One thing of clarification I'd add. That last column where you seem to be having problems is not throughput or bandwidth. That label says "Queue Full/Busy." So it's not measuring whether or not you have traffic on those ports, it's measuring whether or not you are exceeding the maximum queue of SCSI commands on those ports. You very well could have some (probably lesser amounts) traffic on those ports, just not to the point of overloading them. You may want to look at this KBA below and check some of your HBA execution throttle numbers.

https://support.emc.com/kb/456863

4.5K Posts

March 29th, 2016 08:00

Not knowing the array configuration I'd guess that some of the ports are the standby ports in case the active port failed. Or all the LUNs are on one SP. There could be any number of reasons for this.

Have you looked at the NAR data from the array to see if there is IO on all the ports>

glen

195 Posts

March 30th, 2016 07:00

In my most general case:

> Each host will have two FC connections, each going to a separate FC fabric.

> Each connection will be zoned for a port on SPA, and a port on SPB.

> If I am using more than two FC ports on each SP, I will make an attempt to balance the zoning so that roughly the same number of hosts are zoned to each port in use.

> Every host will login, and become registered, on every port that it is zoned for.
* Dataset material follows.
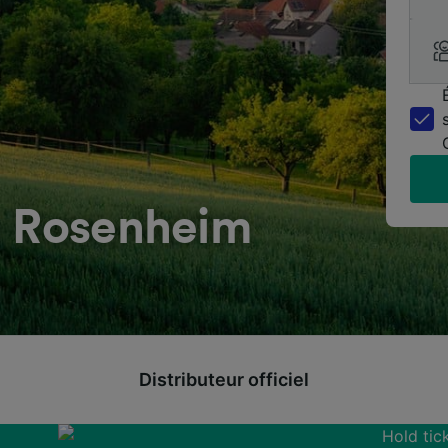
à Rosenheim
Distributeur officiel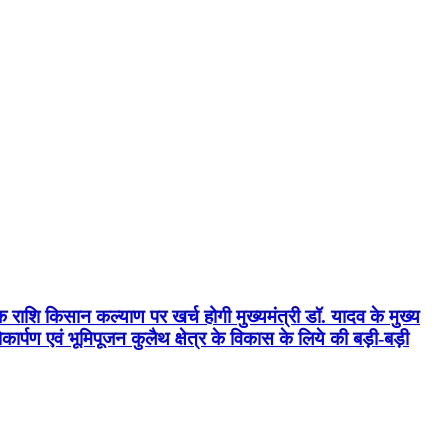
क राशि किसान कल्याण पर खर्च होगी मुख्यमंत्री डॉ. यादव के मुख्य
्पण एवं भूमिपूजन कुलैथ क्षेत्र के विकास के लिये की बड़ी-बड़ी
Thus, each host will have four paths to each LUN, and in most cases for VNX it will have two active and two standby paths.  For VNX2 with RAID group based LUNs all four paths may be active (due to the MCx Symmetric Active Active feature).

I will make sure that the LUNs in the array are split fairly evenly between the two controllers, but that does not guarantee that the IO activity for those LUNs will also be split evenly. 

In all cases the MPIO policy at the host dictates which/how many paths get used.  If (using ESX as an example) the policy is MRU, or fixed, then only one path will be used by that host.  If RR is selected, then the two, or four active paths should all be used; this is my preferred policy.

It looks like your zoning is, at least a little, asymmetric.  As I read it (and please correct me if this is wrong) you have 89 logged in and registered connections to each SP, but they aren't evenly distributed.  I would suspect that is due to how they are zoned.  And there may be good reasons, but I'd look into it.

I would also check your LUNs to insure that you don't have the most heavily used LUNs all bunched up on one controller, and I would have you (or your server admin(s)) check to insure that the proper MPIO policy is in use for all attached hosts.

4.5K Posts

March 30th, 2016 07:00

As a follow up, on all the VNX arrays the supported failover mode for the hosts is 4 (ALUA) - for Pool LUNs this is the active/passive mode on the array. For VNX2 failover mode 4 setting on the host will use active/active on the array if you're using raid groups instead of Pools.

For ESX 5.x and higher the only supported failover mode on the host is Round Robin with failover mode 4. As an aside, you can change the "IO Operations Limit" for Round Robin from the default setting of 1000 to 1 can get better performance (see the attached White Paper).

Additionally if you have San Copy installed (the enabler installed), you must use only single initiator/single target zoning.